Content starts

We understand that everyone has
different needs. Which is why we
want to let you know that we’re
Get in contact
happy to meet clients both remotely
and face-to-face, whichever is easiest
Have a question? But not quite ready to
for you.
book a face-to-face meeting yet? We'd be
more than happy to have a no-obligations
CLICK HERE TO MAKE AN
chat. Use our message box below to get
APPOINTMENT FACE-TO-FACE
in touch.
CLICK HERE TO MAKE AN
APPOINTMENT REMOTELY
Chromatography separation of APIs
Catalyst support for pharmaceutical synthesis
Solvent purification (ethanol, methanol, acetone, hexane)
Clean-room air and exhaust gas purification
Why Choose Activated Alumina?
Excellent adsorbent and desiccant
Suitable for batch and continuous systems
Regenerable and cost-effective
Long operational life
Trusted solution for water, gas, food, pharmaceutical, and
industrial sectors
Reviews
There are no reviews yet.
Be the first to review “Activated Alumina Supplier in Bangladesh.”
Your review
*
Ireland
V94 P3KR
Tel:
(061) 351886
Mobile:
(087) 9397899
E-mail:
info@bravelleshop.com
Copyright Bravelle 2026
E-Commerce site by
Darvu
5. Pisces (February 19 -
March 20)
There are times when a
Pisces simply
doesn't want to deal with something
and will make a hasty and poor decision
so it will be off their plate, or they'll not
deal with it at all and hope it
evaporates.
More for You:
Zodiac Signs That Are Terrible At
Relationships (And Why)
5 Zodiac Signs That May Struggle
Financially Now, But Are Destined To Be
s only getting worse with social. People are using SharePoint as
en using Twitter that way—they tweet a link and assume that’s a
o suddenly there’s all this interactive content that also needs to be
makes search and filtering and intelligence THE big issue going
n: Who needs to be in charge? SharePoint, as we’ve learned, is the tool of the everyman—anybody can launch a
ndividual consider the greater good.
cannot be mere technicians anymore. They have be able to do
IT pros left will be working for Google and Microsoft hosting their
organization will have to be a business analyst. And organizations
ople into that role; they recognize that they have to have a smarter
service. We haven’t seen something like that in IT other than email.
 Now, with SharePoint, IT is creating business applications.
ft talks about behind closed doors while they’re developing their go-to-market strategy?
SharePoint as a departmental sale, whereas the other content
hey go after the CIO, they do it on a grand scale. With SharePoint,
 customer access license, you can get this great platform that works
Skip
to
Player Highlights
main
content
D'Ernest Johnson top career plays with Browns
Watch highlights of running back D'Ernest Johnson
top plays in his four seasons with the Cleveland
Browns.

Content ends

→ WHAT TO PRODUCE
Each line above must be reproduced exactly as it stands.

→ ANSWER
We understand that everyone has
different needs. Which is why we
want to let you know that we’re
Get in contact
happy to meet clients both remotely
and face-to-face, whichever is easiest
Have a question? But not quite ready to
for you.
book a face-to-face meeting yet? We'd be
more than happy to have a no-obligations
CLICK HERE TO MAKE AN
chat. Use our message box below to get
APPOINTMENT FACE-TO-FACE
in touch.
CLICK HERE TO MAKE AN
APPOINTMENT REMOTELY
Chromatography separation of APIs
Catalyst support for pharmaceutical synthesis
Solvent purification (ethanol, methanol, acetone, hexane)
Clean-room air and exhaust gas purification
Why Choose Activated Alumina?
Excellent adsorbent and desiccant
Suitable for batch and continuous systems
Regenerable and cost-effective
Long operational life
Trusted solution for water, gas, food, pharmaceutical, and
industrial sectors
Reviews
There are no reviews yet.
Be the first to review “Activated Alumina Supplier in Bangladesh.”
Your review
*
Ireland
V94 P3KR
Tel:
(061) 351886
Mobile:
(087) 9397899
E-mail:
info@bravelleshop.com
Copyright Bravelle 2026
E-Commerce site by
Darvu
5. Pisces (February 19 -
March 20)
There are times when a
Pisces simply
doesn't want to deal with something
and will make a hasty and poor decision
so it will be off their plate, or they'll not
deal with it at all and hope it
evaporates.
More for You:
Zodiac Signs That Are Terrible At
Relationships (And Why)
5 Zodiac Signs That May Struggle
Financially Now, But Are Destined To Be
s only getting worse with social. People are using SharePoint as
en using Twitter that way—they tweet a link and assume that’s a
o suddenly there’s all this interactive content that also needs to be
makes search and filtering and intelligence THE big issue going
n: Who needs to be in charge? SharePoint, as we’ve learned, is the tool of the everyman—anybody can launch a
ndividual consider the greater good.
cannot be mere technicians anymore. They have be able to do
IT pros left will be working for Google and Microsoft hosting their
organization will have to be a business analyst. And organizations
ople into that role; they recognize that they have to have a smarter
service. We haven’t seen something like that in IT other than email.
 Now, with SharePoint, IT is creating business applications.
ft talks about behind closed doors while they’re developing their go-to-market strategy?
SharePoint as a departmental sale, whereas the other content
hey go after the CIO, they do it on a grand scale. With SharePoint,
 customer access license, you can get this great platform that works
Skip
to
Player Highlights
main
content
D'Ernest Johnson top career plays with Browns
Watch highlights of running back D'Ernest Johnson
top plays in his four seasons with the Cleveland
Browns.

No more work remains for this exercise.